**WHAT YOU WILL DO**
An exact reproduction of the records is required, with all images left out.

**MATERIAL SHOWN**
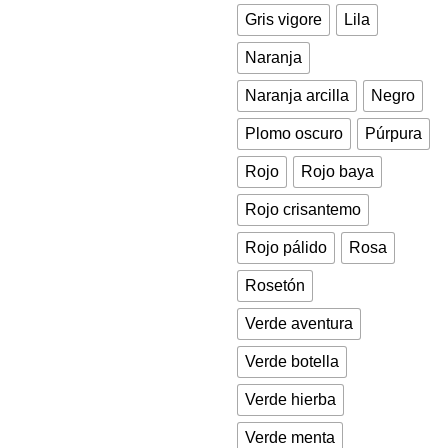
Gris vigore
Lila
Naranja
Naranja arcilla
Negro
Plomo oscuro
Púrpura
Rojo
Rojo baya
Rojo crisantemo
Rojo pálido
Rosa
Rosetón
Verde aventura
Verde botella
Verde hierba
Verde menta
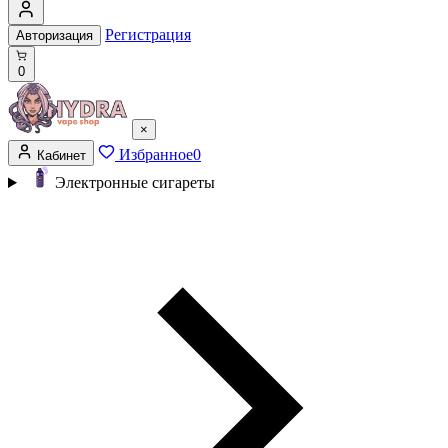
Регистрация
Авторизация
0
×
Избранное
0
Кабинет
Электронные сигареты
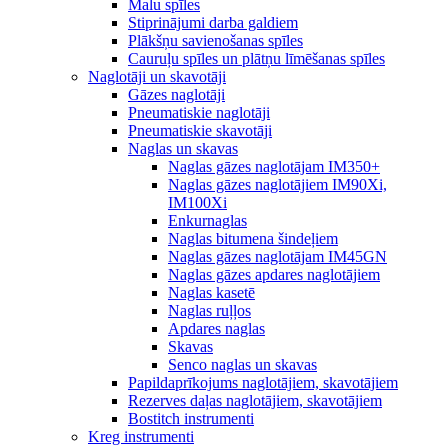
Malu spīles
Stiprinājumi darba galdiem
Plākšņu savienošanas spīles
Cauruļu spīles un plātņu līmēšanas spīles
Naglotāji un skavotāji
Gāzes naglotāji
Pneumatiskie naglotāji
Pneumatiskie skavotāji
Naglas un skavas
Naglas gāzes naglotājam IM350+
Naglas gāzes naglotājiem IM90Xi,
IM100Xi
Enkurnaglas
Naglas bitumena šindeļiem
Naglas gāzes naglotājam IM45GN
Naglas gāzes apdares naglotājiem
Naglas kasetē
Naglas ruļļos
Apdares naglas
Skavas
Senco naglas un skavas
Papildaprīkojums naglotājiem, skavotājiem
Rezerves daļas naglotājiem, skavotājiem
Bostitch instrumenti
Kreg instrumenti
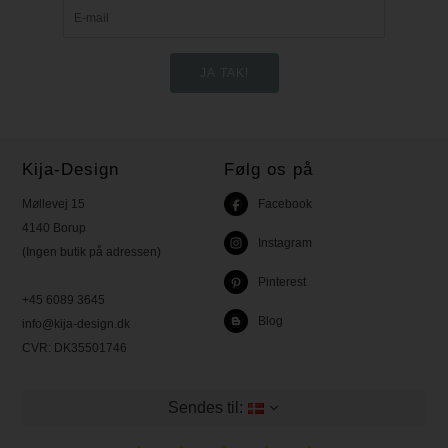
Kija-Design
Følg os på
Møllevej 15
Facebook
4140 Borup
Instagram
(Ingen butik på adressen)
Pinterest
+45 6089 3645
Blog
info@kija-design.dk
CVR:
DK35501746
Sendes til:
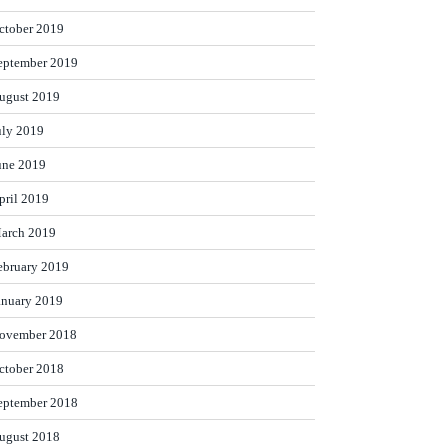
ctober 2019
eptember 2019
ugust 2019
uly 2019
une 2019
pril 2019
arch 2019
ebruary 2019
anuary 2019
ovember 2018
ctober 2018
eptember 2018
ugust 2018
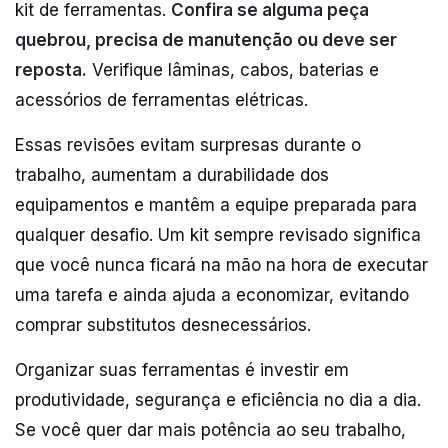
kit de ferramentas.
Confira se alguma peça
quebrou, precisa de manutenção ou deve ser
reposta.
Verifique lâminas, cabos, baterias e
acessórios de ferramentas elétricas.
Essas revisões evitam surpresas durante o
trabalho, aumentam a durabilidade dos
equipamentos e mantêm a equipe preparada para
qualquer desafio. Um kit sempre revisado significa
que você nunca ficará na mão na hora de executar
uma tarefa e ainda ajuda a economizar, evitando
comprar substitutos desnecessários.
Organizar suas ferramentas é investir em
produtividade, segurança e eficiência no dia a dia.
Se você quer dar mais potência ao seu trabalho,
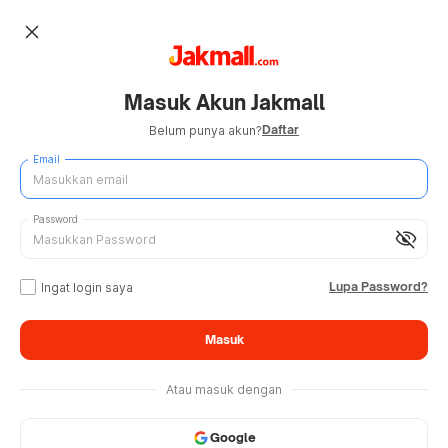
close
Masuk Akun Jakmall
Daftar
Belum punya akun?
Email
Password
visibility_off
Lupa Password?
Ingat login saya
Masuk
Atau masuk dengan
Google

**WRITTEN ANSWER**
Gris vigore
Lila
Naranja
Naranja arcilla
Negro
Plomo oscuro
Púrpura
Rojo
Rojo baya
Rojo crisantemo
Rojo pálido
Rosa
Rosetón
Verde aventura
Verde botella
Verde hierba
Verde menta
Регистрация
Авторизация
0
×
Избранное
0
Кабинет
Электронные сигареты
Malu spīles
Stiprinājumi darba galdiem
Plākšņu savienošanas spīles
Cauruļu spīles un plātņu līmēšanas spīles
Naglotāji un skavotāji
Gāzes naglotāji
Pneumatiskie naglotāji
Pneumatiskie skavotāji
Naglas un skavas
Naglas gāzes naglotājam IM350+
Naglas gāzes naglotājiem IM90Xi,
IM100Xi
Enkurnaglas
Naglas bitumena šindeļiem
Naglas gāzes naglotājam IM45GN
Naglas gāzes apdares naglotājiem
Naglas kasetē
Naglas ruļļos
Apdares naglas
Skavas
Senco naglas un skavas
Papildaprīkojums naglotājiem, skavotājiem
Rezerves daļas naglotājiem, skavotājiem
Bostitch instrumenti
Kreg instrumenti
Kija-Design
Følg os på
Møllevej 15
Facebook
4140 Borup
Instagram
(Ingen butik på adressen)
Pinterest
+45 6089 3645
Blog
info@kija-design.dk
CVR:
DK35501746
Sendes til:
ctober 2019
eptember 2019
ugust 2019
uly 2019
une 2019
pril 2019
arch 2019
ebruary 2019
anuary 2019
ovember 2018
ctober 2018
eptember 2018
ugust 2018
kit de ferramentas.
Confira se alguma peça
quebrou, precisa de manutenção ou deve ser
reposta.
Verifique lâminas, cabos, baterias e
acessórios de ferramentas elétricas.
Essas revisões evitam surpresas durante o
trabalho, aumentam a durabilidade dos
equipamentos e mantêm a equipe preparada para
qualquer desafio. Um kit sempre revisado significa
que você nunca ficará na mão na hora de executar
uma tarefa e ainda ajuda a economizar, evitando
comprar substitutos desnecessários.
Organizar suas ferramentas é investir em
produtividade, segurança e eficiência no dia a dia.
Se você quer dar mais potência ao seu trabalho,
close
Masuk Akun Jakmall
Daftar
Belum punya akun?
Email
Password
visibility_off
Lupa Password?
Ingat login saya
Masuk
Atau masuk dengan
Google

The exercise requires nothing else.